Bingo, RD Session Host/Remoteapp/RDS Manager only (I'm pressing to replace it with a new server host and to be setup with RD Gateway and Connection Broker) and the softphone is just a web interface using a USB headset.

milk milk lemonade
Jul 29, 2016
Are you hosting VOIP off site or on-prem?

Super Slash
Feb 20, 2006

You rang ?
It's hosted off-prem, we don't own it it's a product we pay for

Kazinsal
Dec 13, 2011



gently caress Cisco DX-series personal telepresence endpoints.

That is all.

wolrah
May 8, 2006
what?

Beefstorm posted:

Has anyone tried the Ubiquiti phones? Thoughts?

CrazyLittle posted:

I have one of each UVP-Pro and UVP-Executive. I am not impressed. Touch screens without any tactile feedback suck rear end for dialing phone numbers. Basic phone features you'd expect on face-buttons (hold, transfer) for an enterprise phone system or PBX are missing from the UVP's dialer app.* Audio volume was abnormally low but they say that's since been fixed through software updates.

But you can play Angry Birds and Youtube.

*- the shortcomings of an android-tablet-as-desk-phone also applies to the Meraki desk phones, which I played around with for a month before shipping back to Meraki.

I have had a base UVP since launch and I agree entirely with this assessment. The software sucked rear end upon release, now it sucks less but still isn't amazing. The config file format is terrible, though at least it exists now (at launch you could only configure it through Ubiquiti's controller software). Touch screens in desktop applications will always be horrible, it needs physical buttons. Of course the Android OS is out of date and it's running on hardware roughly in the same class as a 2010 smartphone.

Unless you have a really good reason to put Android apps on your VoIP phone I'd recommend avoiding anything of the sort.

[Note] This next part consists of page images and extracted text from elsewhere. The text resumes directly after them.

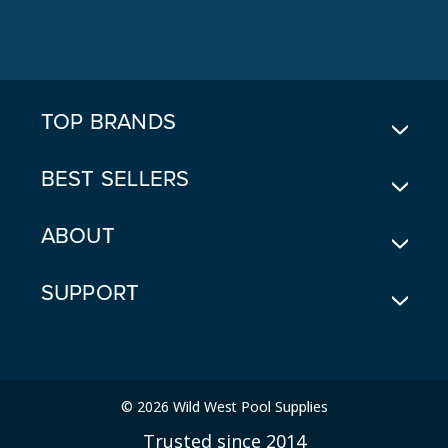
A
D
D
R
E
TOP BRANDS
S
S
BEST SELLERS
ABOUT
SUPPORT
© 2026 Wild West Pool Supplies
Trusted since 2014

I haven't used the Grandstream or Yealink options yet but on paper they look to be pretty much the same sort of mess.

Super Slash posted:

- Install business grade routers, questionable if ISPs are compatible
This is what we do. Our system is very NAT-friendly and will generally work with whatever they have, but we consider that "Best Effort" level service and warn them that we will neither guarantee quality nor security. Many lovely NAT implementations open UDP pinholes for all sources and will happily allow in all the probes that find their way to port 5060, resulting in a lot of annoying phantom rings for home users with said lovely NATs.

If they want full business grade support, they put in a router we support and give us access to it. At this point we officially support pfSense and Edgewater Networks with unofficial support for OpenWRT. I keep meaning to buy some Ubiquiti routers and test them out. Our critical feature is the ability to stream packet captures live in to Wireshark. I can generally get that working on anything that sits on top of a *nix, which fortunately is most of this segment of the market. If a device offers that and does decent QoS we'll generally try to support it.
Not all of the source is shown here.